Sufficiency – Is there enough evidence to confirm the learner has the required skills and knowledge?
Authenticity – Does the assessment tool prove that the work is the candidate’s own?
Currency – Do the assessment tools correspond to current units of competency and industry practices?
Despite being regularly covered in VET professional development and nationally recognised training, many tools still have issues with these requirements.
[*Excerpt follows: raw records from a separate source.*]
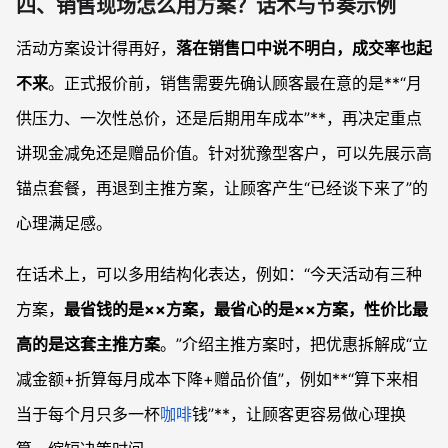
四、销售现场怎么用方案？话术与节奏示例
活动方案设计得再好，
落在销售口中说不明白，成交率也起
不来
。正式报价前，销售需要先确认顾客最在意的是**“月
供压力、一次性总价，还是后期用车成本”**，再决定重点
讲现金减免还是赠品价值。针对犹豫型客户，可以先展示高
锚点套餐，再退到主推方案，让顾客产生“已经谈下来了”的
心理满足感。
在话术上，可以多用结构化表达，例如：“今天活动有三种
方案，
最省钱的是××方案，最省心的是××方案，性价比最
高的是这套主推方案
。”介绍主推方案时，把优惠拆解成“立
减金额+折算每月成本下降+赠品价值”，例如**“算下来相
当于每个月只多一杯
咖啡
钱”**，让顾客更容易做心理换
To avoid employing learning resources that leave unit requirements unmet, be sure to adhere to these guidelines:
Act read more on Your Words
Pay attention to the verbs in the unit requirements and ensure they are addressed by the assessment item. For instance, in the unit CHCECE032 Nurture babies and toddlers, one performance evidence requirement requires students to:
Perform each of the following activities at least once with two different babies under 12 months old in a safe environment, using age-appropriate verbal and non-verbal communication according to service and regulatory requirements:
change diapers
prepare bottles, bottle feed infants, and clean equipment
prepare solid foods and feed babies
respond to baby signs and cues appropriately
prepare infants for sleep and soothe them
monitor and foster age-appropriate physical exploration and gross motor skills
Getting students to describe changing nappies for babies under 12 months doesn’t meet the unit requirement. Unless the requirement assesses underpinning knowledge (i.e., knowledge evidence), students should be performing the tasks.
Be Mindful of Plurals!
Pay attention to the numbers. In our example on one of the unit requirements of CHCECE032, this single unit requirement calls for the students to complete the tasks at least once on two different babies under 12 months of age. Having students complete the tasks listed twice on just 1 baby won’t cut it.
Mind the numbers. In our CHCECE032 example, one unit requirement asks students to complete the tasks at least once with two different babies under 12 months old. Doing the tasks twice with one baby won’t suffice.
Complete Compliance or Not Competent
Observe the lists. As mentioned above, if students perform only half the tasks listed, it’s non-compliant. Each assessment item must address all requirements, or the student is not yet competent and the assessment tool is non-compliant.
Can you be more specific?
Provide More Detail
Each assessment item should have clear and specific benchmark answers to guide the assessor’s judgment on the student’s competence. Therefore, it’s important that your instructions do not confuse students or assessors. For instance:
What kind of information can be included in a work package?
What types of information can be included in a work package?
The answer might include:
Required resources
Corresponding costs
Length of activities
Assigned functions and responsibilities
If an assessment item demands multiple answers, specify how many answers a student must provide. This ensures your assessment is reliable, and the evidence gathered is valid.
The same applies to assessment items with double-barrelled questions or questions that ask for more than one answer simultaneously. These can confuse both students and assessors, as illustrated in the example below:
Name a hazard and/or environmental issue in the work area and pick the most effective hazard control hierarchy.
Possible answers include, but are not limited to:
Weather conditions – work area isolation, engineering controls, PPE
Work area and ground conditions – eliminating hazards, isolation, engineering
People – isolating, engineering controls, administration
Structural hazards – substitution, isolating, engineering controls
Chemical hazards – isolation, use of engineering controls, administrative controls
Equipment or machinery – isolation, engineering, administrative controls
Avoiding double-barrelled questions makes it easier for students to answer and for assessors to judge competence accurately.
Seeing these requirements, you might think, “Don’t learning resource developers offer audit guarantees?” However, with such guarantees, you must wait for an audit to rectify noncompliance. This affects your compliance history, so it’s better to take a safe and compliant route.